Adaptive finite differencing in high accuracy electronic structure calculations?(高精度電子結(jié)構(gòu)計算中的自適應(yīng)有限差分)

E. L. Briggs,Wenchang Lu?&?J. Bernholc?

Abstract A multi-order Adaptive Finite Differencing (AFD) method is developed for the kinetic energy operator in real-space, grid-based electronic structure codes. It uses atomic pseudo orbitals produced by the corresponding pseudopotential codes to optimize the standard finite difference (SFD) operators for improved precision. Results are presented for a variety of test systems and Bravais lattice types, including the well-known Δ test for 71 elements in the periodic table, the Mott insulator NiO, and borax decahydrate, which contains covalent, ionic, and hydrogen bonds. The tests show that an 8th-order AFD operator leads to the same average Δ value as that achieved by plane-wave codes and is typically far more accurate and has a much lower computational cost than a 12th-order SFD operator. The scalability of real-space electronic calculations is demonstrated for a 2016-atom NiO cell, for which the computational time decreases nearly linearly when scaled from 18 to 144 CPU-GPU nodes.
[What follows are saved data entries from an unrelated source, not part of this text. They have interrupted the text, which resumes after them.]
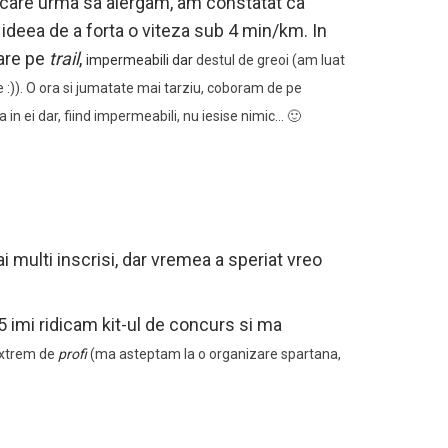
e care urma sa alergam, am constatat ca
deea de a forta o viteza sub 4 min/km. In
gare pe
trail
,
impermeabili
dar
destul de greoi (am luat
e :)). O ora si jumatate mai tarziu, coboram de pe
in ei dar, fiind impermeabili, nu iesise nimic… 🙂
 multi inscrisi, dar vremea a speriat vreo
.45 imi ridicam kit-ul de concurs si ma
xtrem de
profi
(ma asteptam la o organizare spartana,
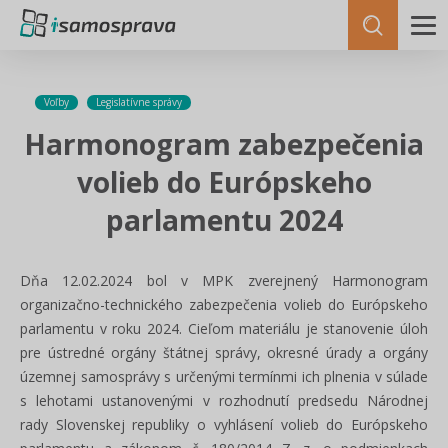
Voľby
Legislatívne správy
Harmonogram zabezpečenia
volieb do Európskeho
parlamentu 2024
Dňa 12.02.2024 bol v MPK zverejnený Harmonogram
organizačno-technického zabezpečenia volieb do Európskeho
parlamentu v roku 2024. Cieľom materiálu je stanovenie úloh
pre ústredné orgány štátnej správy, okresné úrady a orgány
územnej samosprávy s určenými termínmi ich plnenia v súlade
s lehotami ustanovenými v rozhodnutí predsedu Národnej
rady Slovenskej republiky o vyhlásení volieb do Európskeho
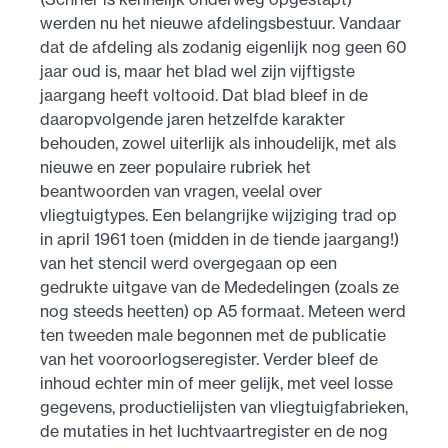
werden nu het nieuwe afdelingsbestuur. Vandaar
dat de afdeling als zodanig eigenlijk nog geen 60
jaar oud is, maar het blad wel zijn vijftigste
jaargang heeft voltooid. Dat blad bleef in de
daaropvolgende jaren hetzelfde karakter
behouden, zowel uiterlijk als inhoudelijk, met als
nieuwe en zeer populaire rubriek het
beantwoorden van vragen, veelal over
vliegtuigtypes. Een belangrijke wijziging trad op
in april 1961 toen (midden in de tiende jaargang!)
van het stencil werd overgegaan op een
gedrukte uitgave van de Mededelingen (zoals ze
nog steeds heetten) op A5 formaat. Meteen werd
ten tweeden male begonnen met de publicatie
van het vooroorlogseregister. Verder bleef de
inhoud echter min of meer gelijk, met veel losse
gegevens, productielijsten van vliegtuig­fabrieken,
de mutaties in het luchtvaart­register en de nog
摘要本文開發(fā)了一種多階自適應(yīng)有限差分（AFD）方法，用于基于實空間網(wǎng)格電子結(jié)構(gòu)程序中的動能算符。該方法使用相應(yīng)的贗勢代碼產(chǎn)生的原子贗軌道來優(yōu)化標準有限差分（SFD）算符，以提高精度。我們給出了各種測試系統(tǒng)和布拉維晶格類型的結(jié)果，包括對元素周期表中71種元素，莫特絕緣體NiO，以及包含共價鍵、離子鍵和氫鍵的十水硼砂，進行了著名的Δ測試。測試結(jié)果表明，8階AFD算符的平均Δ值與基于平面波的程序相同，且比12階SFD算符更加精確、計算成本更低。我們使用含有2016個原子的NiO晶胞證明了實空間電子計算的可擴展性，當CPU-GPU節(jié)點從18擴展到144時，計算時間幾乎呈線性下降。